◆ **Records for the task**:
--*--

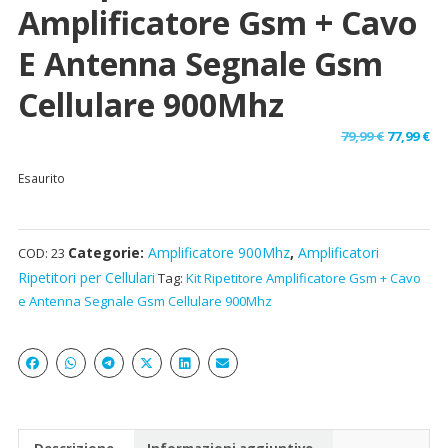
Amplificatore Gsm + Cavo
E Antenna Segnale Gsm
Cellulare 900Mhz
Il
Il
79,99
€
77,99
€
prezzo
pr
Esaurito
originale
at
era:
è:
79,99 €.
77,
Categorie:
Amplificatore 900Mhz
,
Amplificatori
COD:
23
Ripetitori per Cellulari
Tag:
Kit Ripetitore Amplificatore Gsm + Cavo
e Antenna Segnale Gsm Cellulare 900Mhz
Descrizione
Informazioni aggiuntive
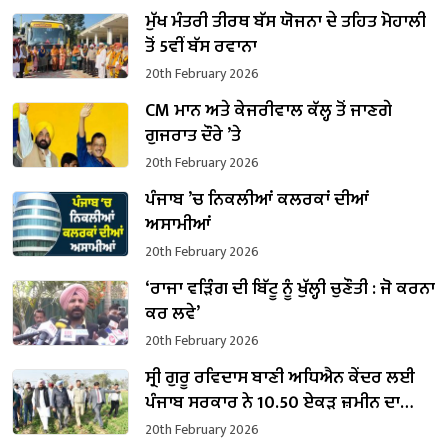
ਮੁੱਖ ਮੰਤਰੀ ਤੀਰਥ ਬੱਸ ਯੋਜਨਾ ਦੇ ਤਹਿਤ ਮੋਹਾਲੀ
ਤੋਂ 5ਵੀਂ ਬੱਸ ਰਵਾਨਾ
20th February 2026
CM ਮਾਨ ਅਤੇ ਕੇਜਰੀਵਾਲ ਕੱਲ੍ਹ ਤੋਂ ਜਾਣਗੇ
ਗੁਜਰਾਤ ਦੌਰੇ ’ਤੇ
20th February 2026
ਪੰਜਾਬ ’ਚ ਨਿਕਲੀਆਂ ਕਲਰਕਾਂ ਦੀਆਂ
ਅਸਾਮੀਆਂ
20th February 2026
‘ਰਾਜਾ ਵੜਿੰਗ ਦੀ ਬਿੱਟੂ ਨੂੰ ਖੁੱਲ੍ਹੀ ਚੁਣੌਤੀ : ਜੋ ਕਰਨਾ
ਕਰ ਲਵੇ’
20th February 2026
ਸ੍ਰੀ ਗੁਰੂ ਰਵਿਦਾਸ ਬਾਣੀ ਅਧਿਐਨ ਕੇਂਦਰ ਲਈ
ਪੰਜਾਬ ਸਰਕਾਰ ਨੇ 10.50 ਏਕੜ ਜ਼ਮੀਨ ਦਾ
ਕਬਜ਼ਾ ਲਿਆ
20th February 2026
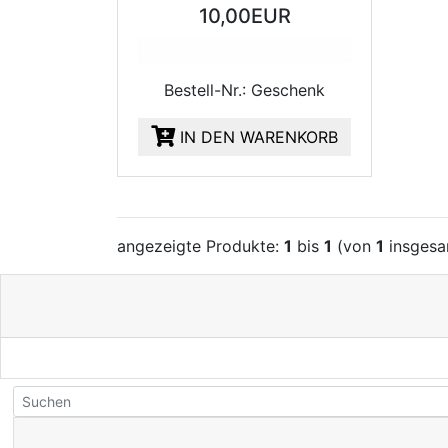
10,00EUR
Bestell-Nr.: Geschenk
IN DEN WARENKORB
angezeigte Produkte:
1
bis
1
(von
1
insgesa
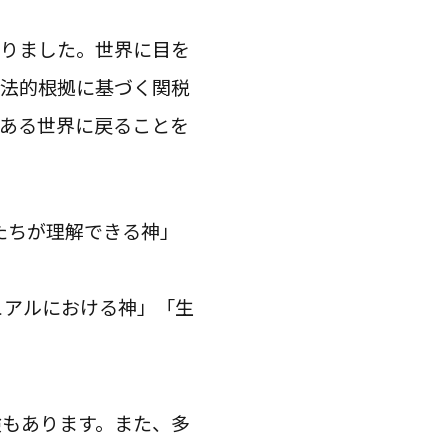
なりました。世界に目を
な法的根拠に基づく関税
ある世界に戻ることを
たちが理解できる神」
ュアルにおける神」「生
険もあります。また、多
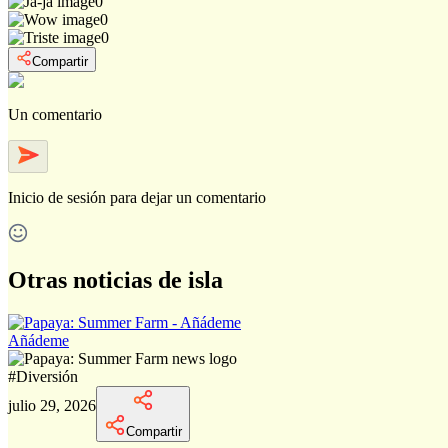
0
0
0
Compartir
Un comentario
Inicio de sesión
para dejar un comentario
Otras noticias de isla
Añádeme
#
Diversión
julio 29, 2026
Compartir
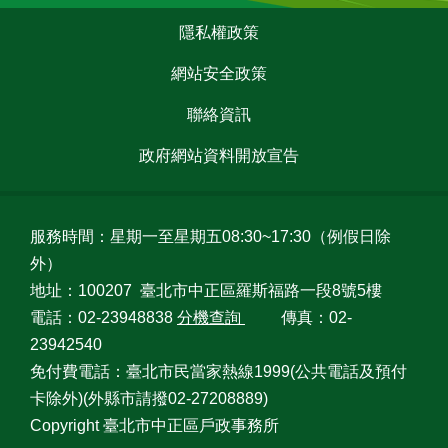
網
:::
隱私權政策
相
連
網站安全政策
網
聯絡資訊
站
導
政府網站資料開放宣告
覽
回
服務時間：星期一至星期五08:30~17:30（例假日除
首
頁
外）
地址：100207 臺北市中正區羅斯福路一段8號5樓
English
電話：02-23948838
分機查詢
傳真：02-
23942540
常
免付費電話：臺北市民當家熱線1999(公共電話及預付
見
卡除外)(外縣市請撥02-27208889)
問
答
Copyright 臺北市中正區戶政事務所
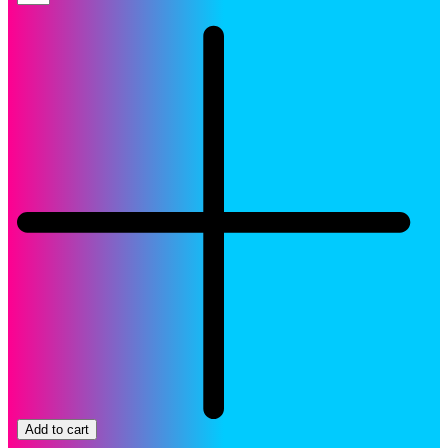
Xerox
106R02724
Cartucho
Negro
Original
quantity
Add to cart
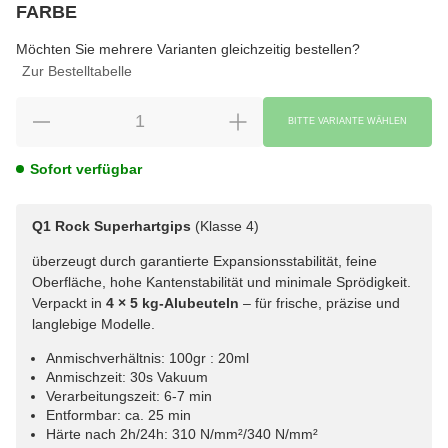
FARBE
wählen
Bitte wählen Sie eine Variation.
Möchten Sie mehrere Varianten gleichzeitig bestellen?
Zur Bestelltabelle
BITTE VARIANTE WÄHLEN
Sofort verfügbar
Q1 Rock Superhartgips
(Klasse 4)
überzeugt durch garantierte Expansionsstabilität, feine
Oberfläche, hohe Kantenstabilität und minimale Sprödigkeit.
Verpackt in
4 × 5 kg-Alubeuteln
– für frische, präzise und
langlebige Modelle.
Anmischverhältnis: 100gr : 20ml
Anmischzeit: 30s Vakuum
Verarbeitungszeit: 6-7 min
Entformbar: ca. 25 min
Härte nach 2h/24h: 310 N/mm²/340 N/mm²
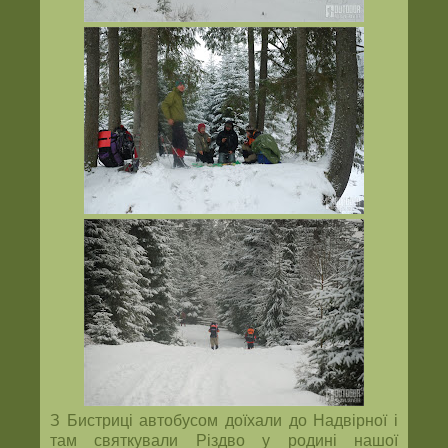
З Бистриці автобусом доїхали до Надвірної і
там святкували Різдво у родині нашої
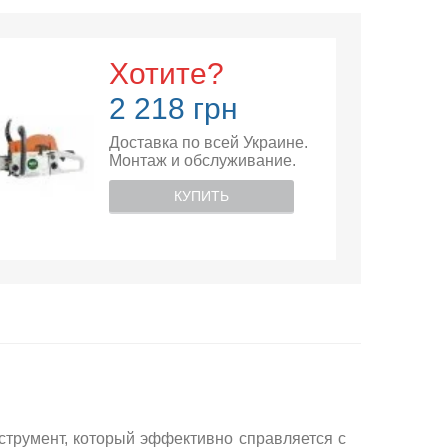
Хотите?
2 218 грн
Доставка по всей Украине.
Монтаж и обслуживание.
КУПИТЬ
струмент, который эффективно справляется с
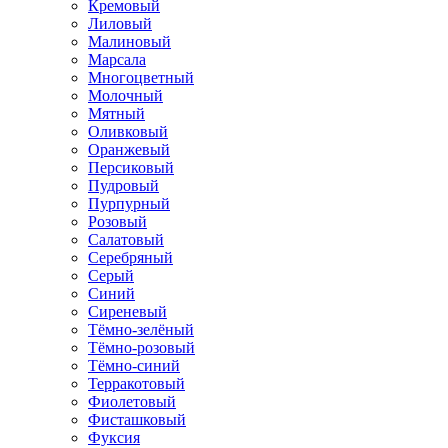
Кремовый
Лиловый
Малиновый
Марсала
Многоцветный
Молочный
Мятный
Оливковый
Оранжевый
Персиковый
Пудровый
Пурпурный
Розовый
Салатовый
Серебряный
Серый
Синий
Сиреневый
Тёмно-зелёный
Тёмно-розовый
Тёмно-синий
Терракотовый
Фиолетовый
Фисташковый
Фуксия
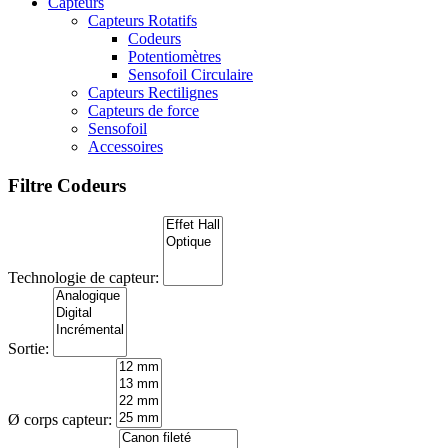
Capteurs
Capteurs Rotatifs
Codeurs
Potentiomètres
Sensofoil Circulaire
Capteurs Rectilignes
Capteurs de force
Sensofoil
Accessoires
Filtre Codeurs
Technologie de capteur:
Sortie:
Ø corps capteur:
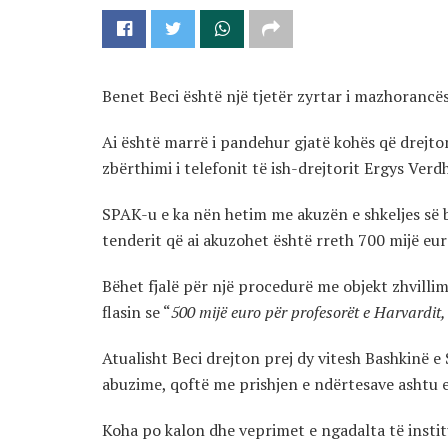
Benet Beci është një tjetër zyrtar i mazhoranc
Ai është marrë i pandehur gjatë kohës që drejto
zbërthimi i telefonit të ish-drejtorit Ergys Verdho
SPAK-u e ka nën hetim me akuzën e shkeljes së b
tenderit që ai akuzohet është rreth 700 mijë eur
Bëhet fjalë për një procedurë me objekt zhvillimi
flasin se “
500 mijë euro për profesorët e Harvardit,
Atualisht Beci drejton prej dy vitesh Bashkinë e
abuzime, qoftë me prishjen e ndërtesave ashtu e
Koha po kalon dhe veprimet e ngadalta të instit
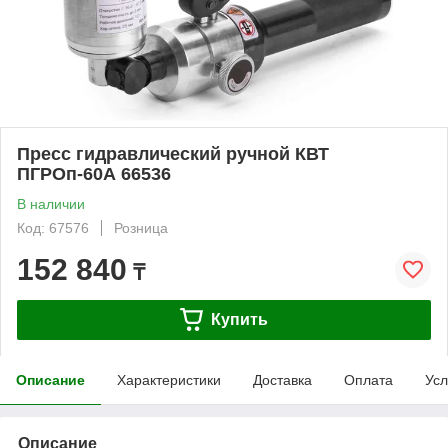
Пресс гидравлический ручной КВТ
ПГРОп-60А 66536
В наличии
Код: 67576
Розница
152 840
₸
Купить
Описание
Характеристики
Доставка
Оплата
Усл
Описание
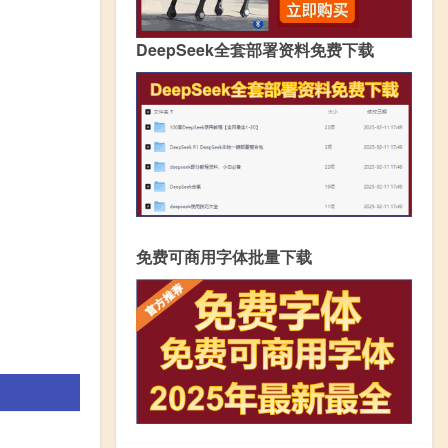
DeepSeek全套部署资料免费下载
免费可商用字体批量下载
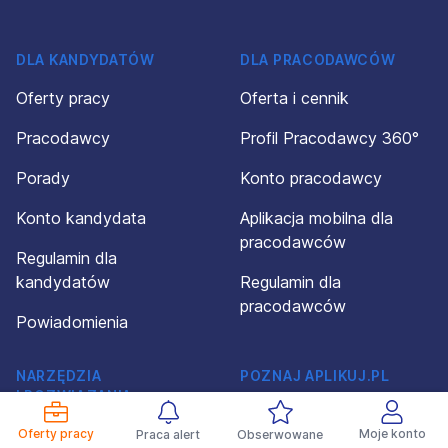
DLA KANDYDATÓW
DLA PRACODAWCÓW
Oferty pracy
Oferta i cennik
Pracodawcy
Profil Pracodawcy 360°
Porady
Konto pracodawcy
Konto kandydata
Aplikacja mobilna dla
pracodawców
Regulamin dla
kandydatów
Regulamin dla
pracodawców
Powiadomienia
NARZĘDZIA
POZNAJ APLIKUJ.PL
I ROZWIĄZANIA
O firmie
Kreator CV
Oferty pracy
Moje konto
Praca alert
Obserwowane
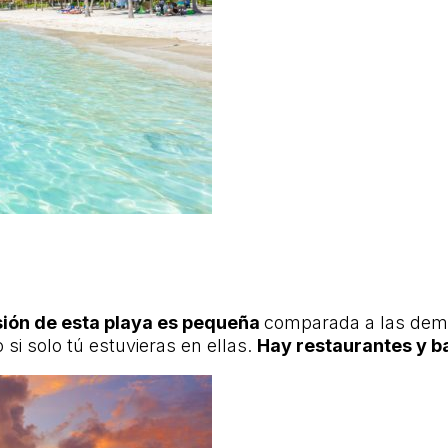
sión de esta playa es pequeña
comparada a las dem
si solo tú estuvieras en ellas.
Hay restaurantes y b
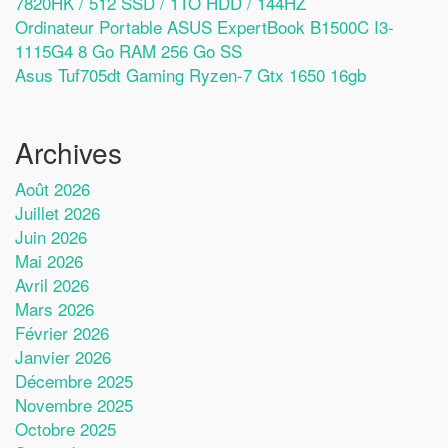
7820HK / 512 SSD / 1TO HDD / 144HZ
Ordinateur Portable ASUS ExpertBook B1500C I3-
1115G4 8 Go RAM 256 Go SS
Asus Tuf705dt Gaming Ryzen-7 Gtx 1650 16gb
Archives
Août 2026
Juillet 2026
Juin 2026
Mai 2026
Avril 2026
Mars 2026
Février 2026
Janvier 2026
Décembre 2025
Novembre 2025
Octobre 2025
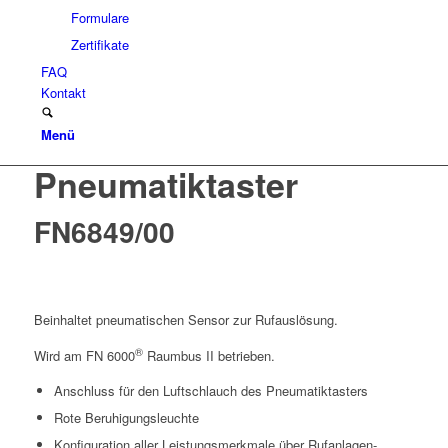
Formulare
Zertifikate
FAQ
Kontakt
Menü
Pneumatiktaster
FN6849/00
Beinhaltet pneumatischen Sensor zur Rufauslösung.
®
Wird am FN 6000
Raumbus II betrieben.
Anschluss für den Luftschlauch des Pneumatiktasters
Rote Beruhigungsleuchte
Konfiguration aller Leistungsmerkmale über Rufanlagen-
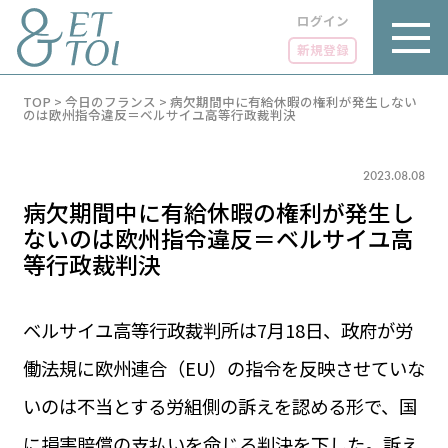
ログイン
新規登録
内
TOP
>
今日のフランス
>
病欠期間中に有給休暇の権利が発生しない
容
のは欧州指令違反＝ベルサイユ高等行政裁判決
を
ス
キ
2023.08.08
ッ
プ
病欠期間中に有給休暇の権利が発生し
ないのは欧州指令違反＝ベルサイユ高
等行政裁判決
LUXE
PARIS 14℃ / 12℃
リュクス
ベルサイユ高等行政裁判所は7月18日、政府が労
FR 13:04 ／ JP 20:04
働法規に欧州連合（EU）の指令を反映させていな
GOURMET
1€＝182.50円
グルメ
エトワとは
いのは不当とする労組側の訴えを認める形で、国
お問い合わせ
LIFE STYLE
ライフスタイル
に損害賠償の支払いを命じる判決を下した。訴え
広告掲載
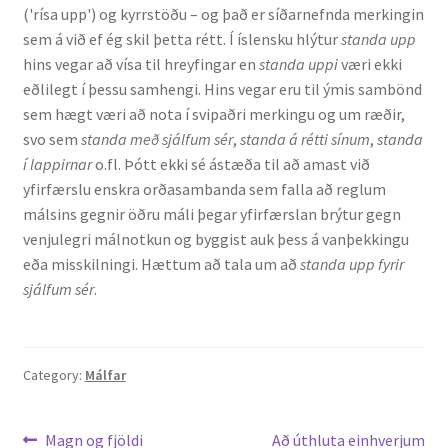
('rísa upp') og kyrrstöðu – og það er síðarnefnda merkingin
sem á við ef ég skil þetta rétt. Í íslensku hlýtur
standa upp
English
hins vegar að vísa til hreyfingar en
standa uppi
væri ekki
eðlilegt í þessu samhengi. Hins vegar eru til ýmis sambönd
Administration
sem hægt væri að nota í svipaðri merkingu og um ræðir,
svo sem
standa með sjálfum sér
,
standa á rétti sínum
,
standa
CV
í lappirnar
o.fl. Þótt ekki sé ástæða til að amast við
yfirfærslu enskra orðasambanda sem falla að reglum
Publications
málsins gegnir öðru máli þegar yfirfærslan brýtur gegn
venjulegri málnotkun og byggist auk þess á vanþekkingu
eða misskilningi. Hættum að tala um að
standa upp fyrir
Research
sjálfum sér
.
Teaching
Category:
Málfar
Leiðarkerfi
Previous
Next
Magn og fjöldi
Að úthluta einhverjum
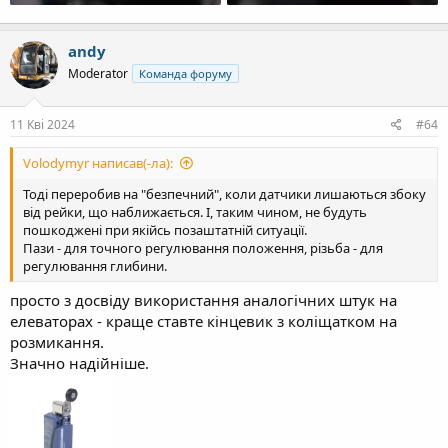
andy
Moderator
Команда форуму
11 Кві 2024
#64
Volodymyr написав(-ла):
Тоді переробив на "безпечний", коли датчики лишаються збоку
від рейки, що наближається. І, таким чином, не будуть
пошкоджені при якійсь позаштатній ситуації.
Пази - для точного регулювання положення, різьба - для
регулювання глибини.
просто з досвіду використання аналогічних штук на
елеваторах - краще ставте кінцевик з коліщатком на
розмикання.
Значно надійніше.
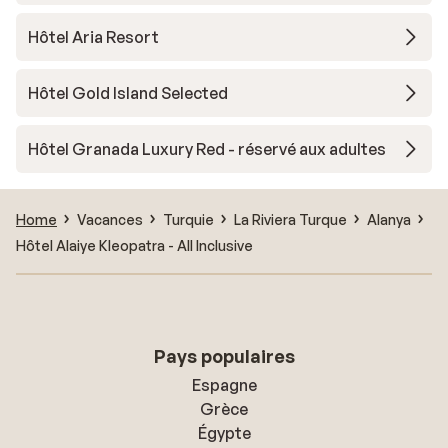
Hôtel Aria Resort
Hôtel Gold Island Selected
Hôtel Granada Luxury Red - réservé aux adultes
Home
Vacances
Turquie
La Riviera Turque
Alanya
Hôtel Alaiye Kleopatra - All Inclusive
Pays populaires
Espagne
Grèce
Égypte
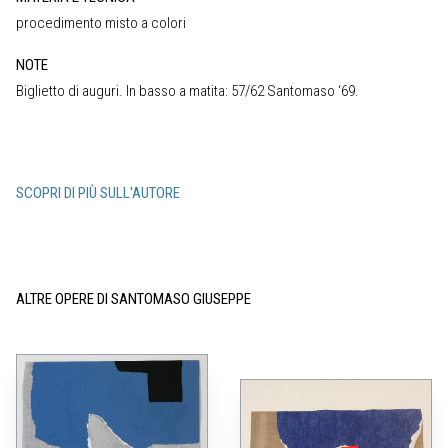
procedimento misto a colori
NOTE
Biglietto di auguri. In basso a matita: 57/62 Santomaso ‘69.
SCOPRI DI PIÙ SULL'AUTORE
ALTRE OPERE DI SANTOMASO GIUSEPPE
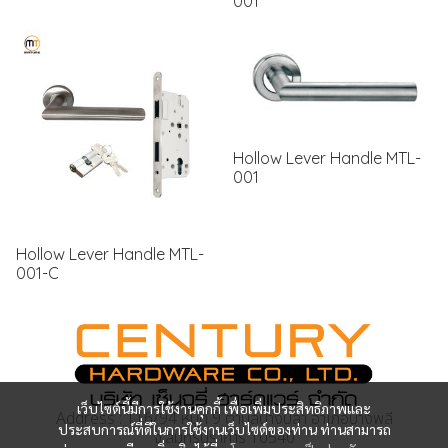
001
Hollow Lever Handle MTL-
001
Hollow Lever Handle MTL-
001-C
เว็บไซต์นี้มีการใช้งานคุกกี้ เพื่อเพิ่มประสิทธิภาพและ
Address : 116/94 หมู่ที่ 9 ตำบลบางปลา อำเภอบางพลี
ประสบการณ์ที่ดีในการใช้งานเว็บไซต์ของท่าน ท่านสามารถ
จ.สมุทรปราการ 10540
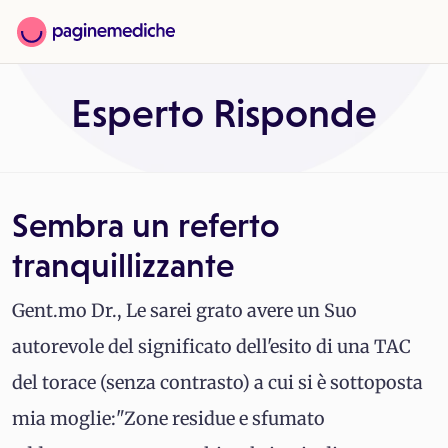
Esperto Risponde
Sembra un referto
tranquillizzante
Gent.mo Dr., Le sarei grato avere un Suo
autorevole del significato dell'esito di una TAC
del torace (senza contrasto) a cui si è sottoposta
mia moglie:"Zone residue e sfumato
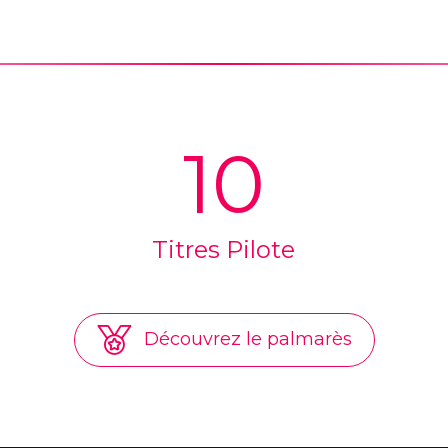
10
Titres Pilote
Découvrez le palmarès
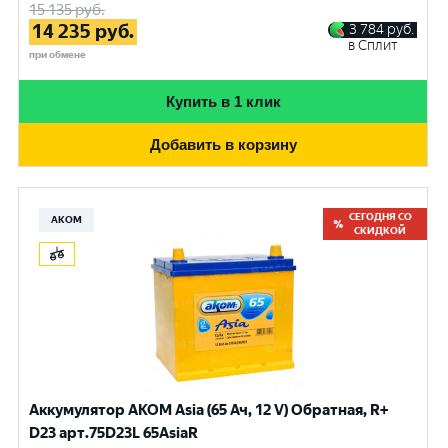
15 135
руб.
14 235
руб.
3 784
руб.
в Сплит
при обмене
Купить в 1 клик
Добавить в корзину
СЕГОДНЯ СО
АКОМ
СКИДКОЙ
Аккумулятор AKOM Asia (65 Ач, 12 V) Обратная, R+
D23 арт.75D23L 65AsiaR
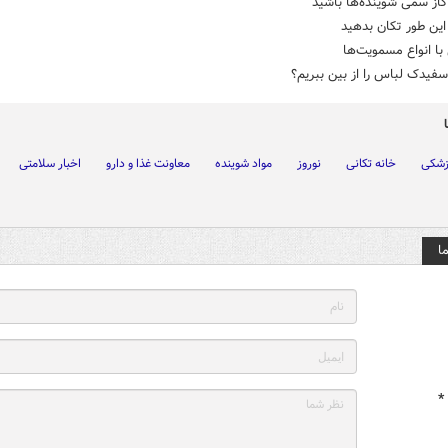
از سمی شوینده‌ها باشید
 این طور تکان بدهید
با انواع مسمویت‌ها
فیدک لباس را از بین ببریم؟
زشکی
خانه تکانی
نوروز
مواد شوینده
معاونت غذا و دارو
اخبار سلامتی
ا
*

--*--

◆ **Your objective**:
Copy only the part of the records that runs from the first line to the line with "Möchten Sie mehrere", ends included, leaving pictures out.

◆ **Final answer**:
Amplificatore Gsm + Cavo
E Antenna Segnale Gsm
Cellulare 900Mhz
Il
Il
79,99
€
77,99
€
prezzo
pr
Esaurito
originale
at
era:
è:
79,99 €.
77,
Categorie:
Amplificatore 900Mhz
,
Amplificatori
COD:
23
Ripetitori per Cellulari
Tag:
Kit Ripetitore Amplificatore Gsm + Cavo
e Antenna Segnale Gsm Cellulare 900Mhz
Descrizione
Informazioni aggiuntive
ਮੁੱਖ ਮੰਤਰੀ ਤੀਰਥ ਬੱਸ ਯੋਜਨਾ ਦੇ ਤਹਿਤ ਮੋਹਾਲੀ
ਤੋਂ 5ਵੀਂ ਬੱਸ ਰਵਾਨਾ
20th February 2026
CM ਮਾਨ ਅਤੇ ਕੇਜਰੀਵਾਲ ਕੱਲ੍ਹ ਤੋਂ ਜਾਣਗੇ
ਗੁਜਰਾਤ ਦੌਰੇ ’ਤੇ
20th February 2026
ਪੰਜਾਬ ’ਚ ਨਿਕਲੀਆਂ ਕਲਰਕਾਂ ਦੀਆਂ
ਅਸਾਮੀਆਂ
20th February 2026
‘ਰਾਜਾ ਵੜਿੰਗ ਦੀ ਬਿੱਟੂ ਨੂੰ ਖੁੱਲ੍ਹੀ ਚੁਣੌਤੀ : ਜੋ ਕਰਨਾ
ਕਰ ਲਵੇ’
20th February 2026
ਸ੍ਰੀ ਗੁਰੂ ਰਵਿਦਾਸ ਬਾਣੀ ਅਧਿਐਨ ਕੇਂਦਰ ਲਈ
ਪੰਜਾਬ ਸਰਕਾਰ ਨੇ 10.50 ਏਕੜ ਜ਼ਮੀਨ ਦਾ
ਕਬਜ਼ਾ ਲਿਆ
20th February 2026
10,00EUR
Bestell-Nr.: Geschenk
IN DEN WARENKORB
angezeigte Produkte:
1
bis
1
(von
1
insgesa
なりました。世界に目を
な法的根拠に基づく関税
ある世界に戻ることを
たちが理解できる神」
ュアルにおける神」「生
険もあります。また、多
0
0
0
Compartir
Un comentario
Inicio de sesión
para dejar un comentario
Otras noticias de isla
Añádeme
#
Diversión
julio 29, 2026
Compartir
網
:::
隱私權政策
相
連
網站安全政策
網
聯絡資訊
站
導
政府網站資料開放宣告
覽
回
服務時間：星期一至星期五08:30~17:30（例假日除
首
頁
外）
地址：100207 臺北市中正區羅斯福路一段8號5樓
English
電話：02-23948838
分機查詢
傳真：02-
23942540
常
免付費電話：臺北市民當家熱線1999(公共電話及預付
見
卡除外)(外縣市請撥02-27208889)
問
答
Copyright 臺北市中正區戶政事務所
Xerox
106R02724
Cartucho
Negro
Original
quantity
Add to cart
FARBE
wählen
Bitte wählen Sie eine Variation.
Möchten Sie mehrere Varianten gleichzeitig bestellen?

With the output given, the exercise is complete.